Guilt and slavery

Slave ship deckIt is approaching 200 years since the slave trade was abolished in Britain (and thereby, effectively, in the world). The Economist has an excellent analysis of the slave trade and what brought it down, comparing it to the Holocaust in the ability of the "normal" society to disregard what was going on. The campaign against slavery was remarkably successful, but depended on many factors, not least the gradual understanding that slave rebellions eventually would bring down the practice, at least in the West Indies. Once England abolished slavery, it became the chief enforcer against it.

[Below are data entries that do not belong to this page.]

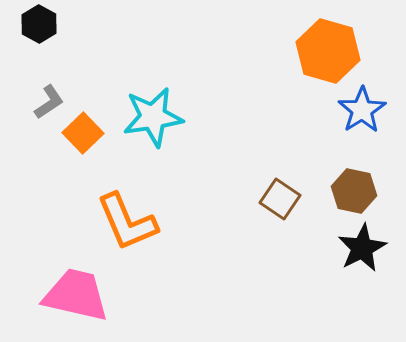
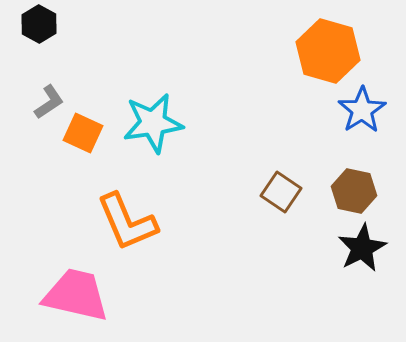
cyan star: moved 6 px down
orange square: rotated 21 degrees counterclockwise
brown square: moved 1 px right, 7 px up
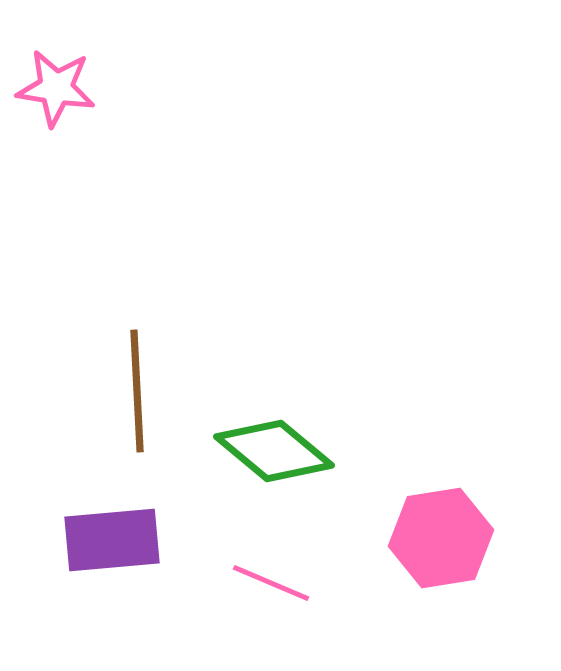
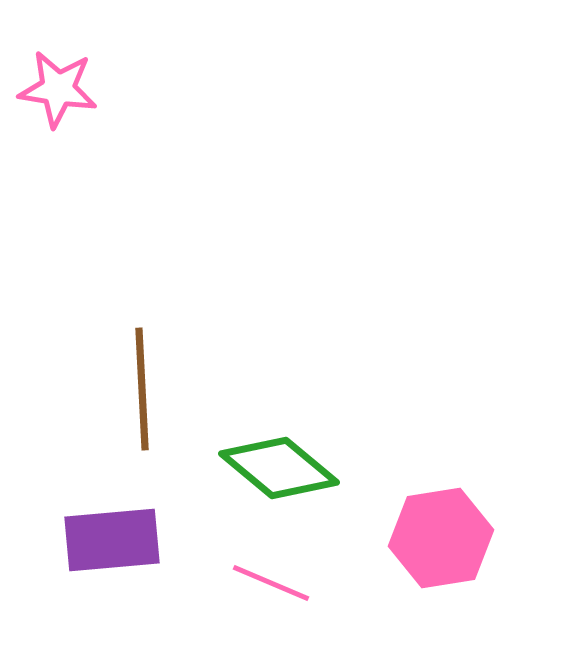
pink star: moved 2 px right, 1 px down
brown line: moved 5 px right, 2 px up
green diamond: moved 5 px right, 17 px down
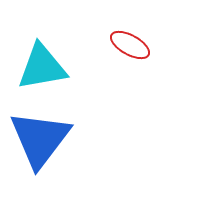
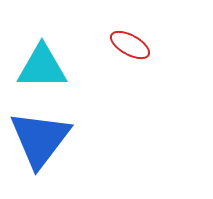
cyan triangle: rotated 10 degrees clockwise
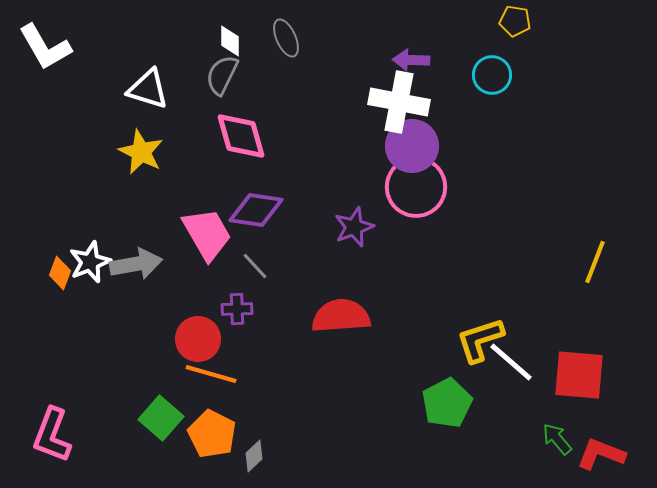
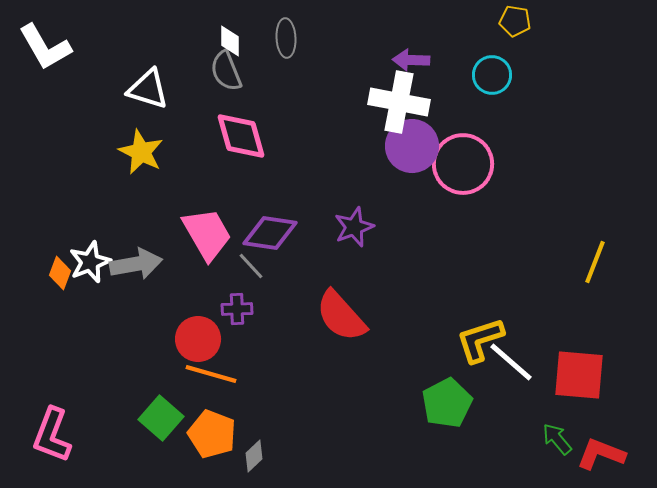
gray ellipse: rotated 21 degrees clockwise
gray semicircle: moved 4 px right, 4 px up; rotated 48 degrees counterclockwise
pink circle: moved 47 px right, 23 px up
purple diamond: moved 14 px right, 23 px down
gray line: moved 4 px left
red semicircle: rotated 128 degrees counterclockwise
orange pentagon: rotated 6 degrees counterclockwise
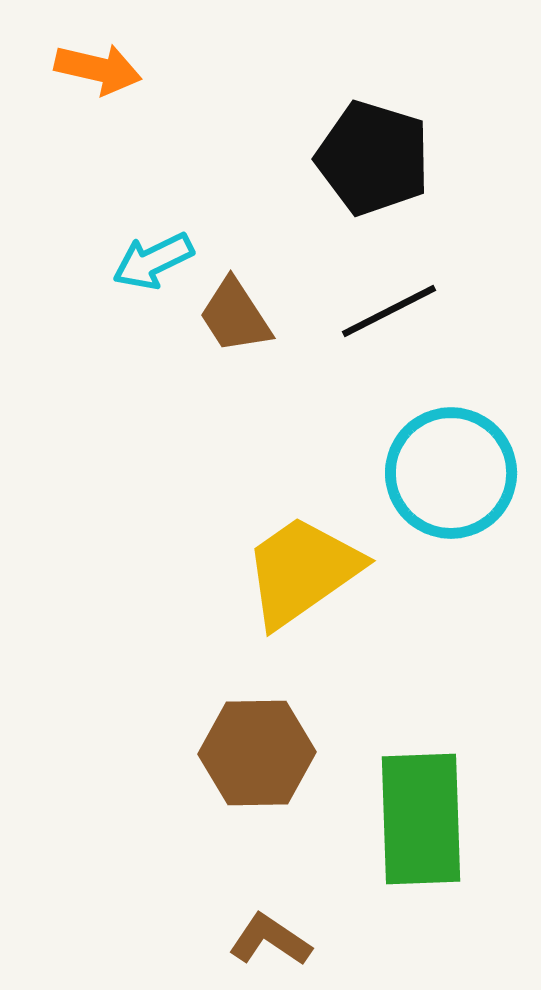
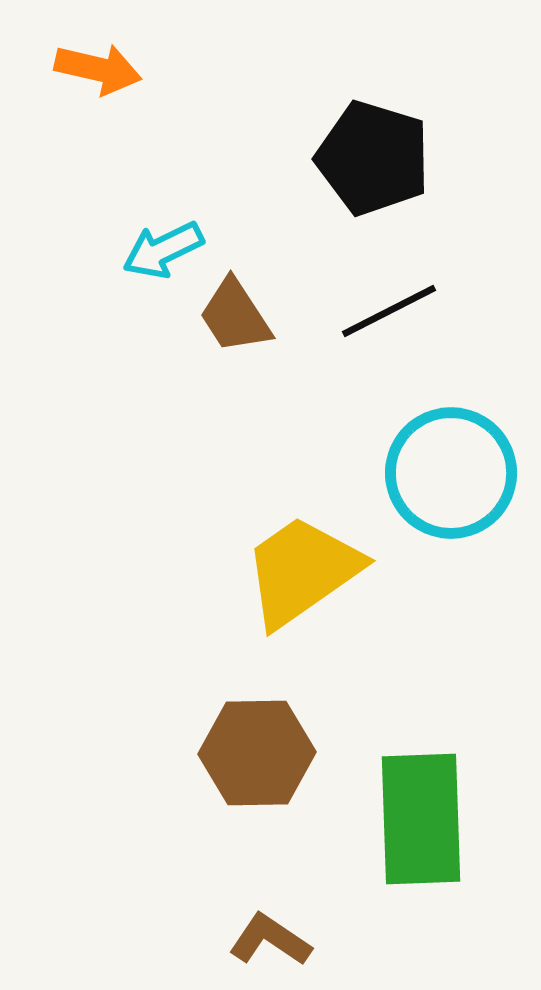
cyan arrow: moved 10 px right, 11 px up
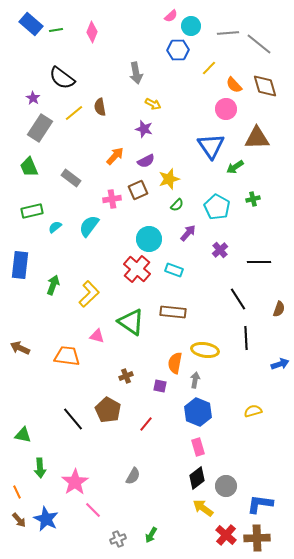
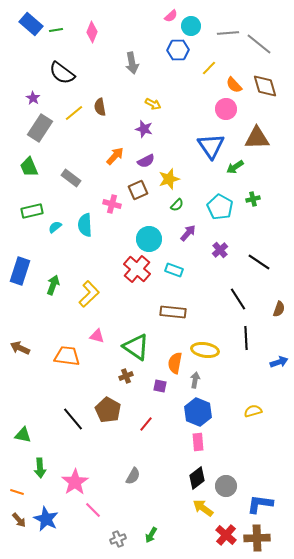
gray arrow at (136, 73): moved 4 px left, 10 px up
black semicircle at (62, 78): moved 5 px up
pink cross at (112, 199): moved 5 px down; rotated 24 degrees clockwise
cyan pentagon at (217, 207): moved 3 px right
cyan semicircle at (89, 226): moved 4 px left, 1 px up; rotated 40 degrees counterclockwise
black line at (259, 262): rotated 35 degrees clockwise
blue rectangle at (20, 265): moved 6 px down; rotated 12 degrees clockwise
green triangle at (131, 322): moved 5 px right, 25 px down
blue arrow at (280, 364): moved 1 px left, 2 px up
pink rectangle at (198, 447): moved 5 px up; rotated 12 degrees clockwise
orange line at (17, 492): rotated 48 degrees counterclockwise
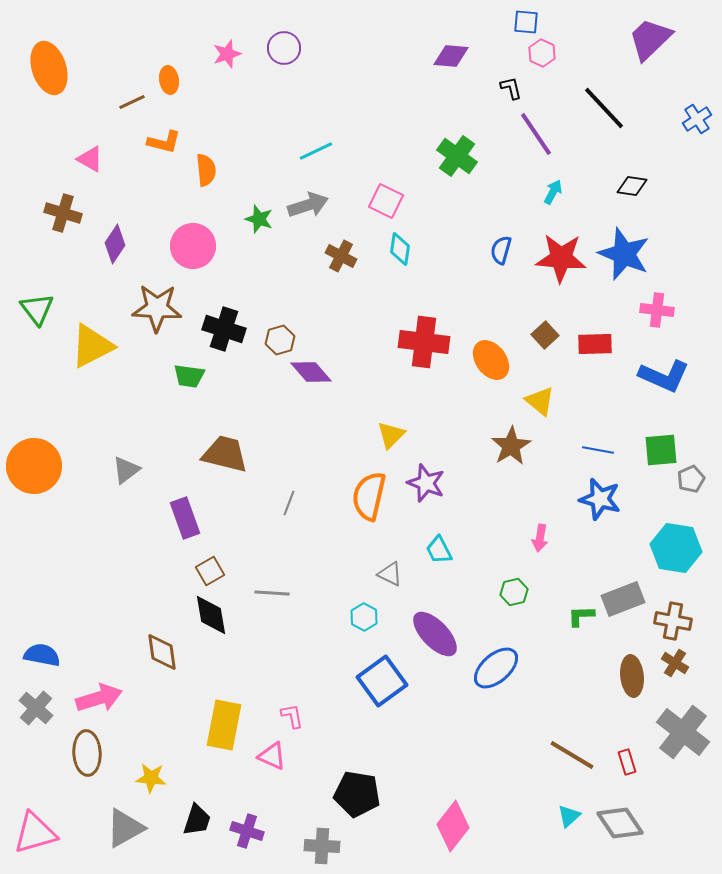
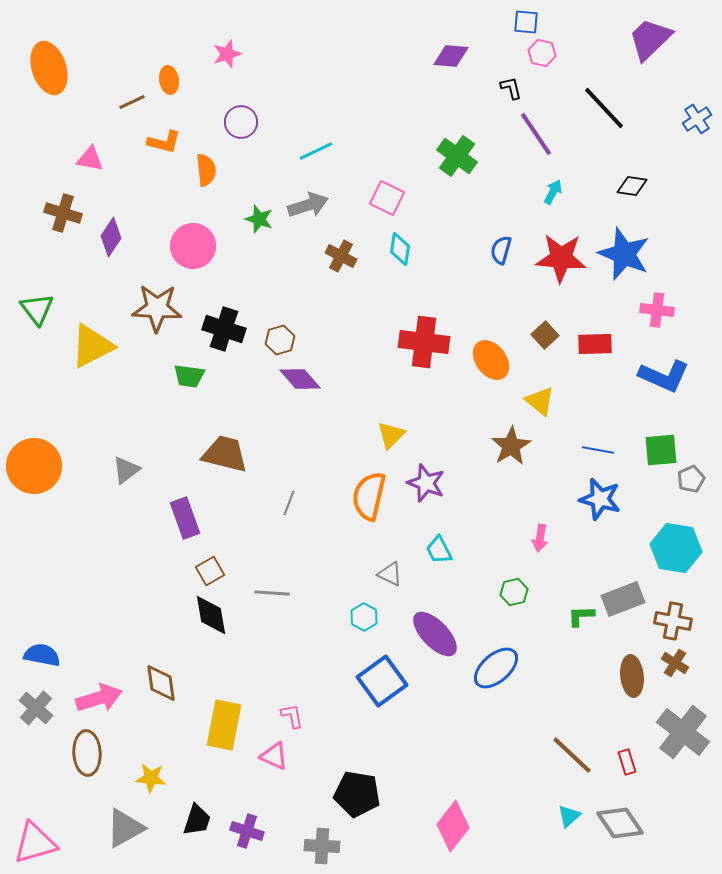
purple circle at (284, 48): moved 43 px left, 74 px down
pink hexagon at (542, 53): rotated 12 degrees counterclockwise
pink triangle at (90, 159): rotated 20 degrees counterclockwise
pink square at (386, 201): moved 1 px right, 3 px up
purple diamond at (115, 244): moved 4 px left, 7 px up
purple diamond at (311, 372): moved 11 px left, 7 px down
brown diamond at (162, 652): moved 1 px left, 31 px down
brown line at (572, 755): rotated 12 degrees clockwise
pink triangle at (272, 756): moved 2 px right
pink triangle at (35, 833): moved 10 px down
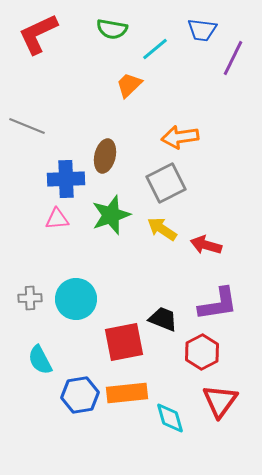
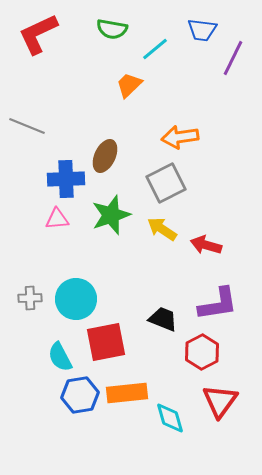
brown ellipse: rotated 12 degrees clockwise
red square: moved 18 px left
cyan semicircle: moved 20 px right, 3 px up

I remember, from a business history class, another analogy to the Holocaust – the fact that most free people in the United States did not understand the suffering of the slaves because their picture of it was skewed. In terms of numbers, most of the slaves were at large farms where they were driven like cattle by forement with whips. But to most of the free population, the slaves they met were more likely house slaves – tenants and workers of small farms. These were treated better – and so the perspective of slavery was even more polarized between the slaves and the free than the judicial distinction would imply. Just like the Holocaust, the worst parts of the system were hidden from most people, who instead saw the less unacceptable side of separatism and (at least on the surface) only slightly worse conditions.

The article is interesting because it cool-headedly analyzes the slave trade and its abolishion as phenomena, and does not shrink pointing at some unwelcome facts, such as the involvement of African chiefs, or from drawing connections to the present times. Recommended.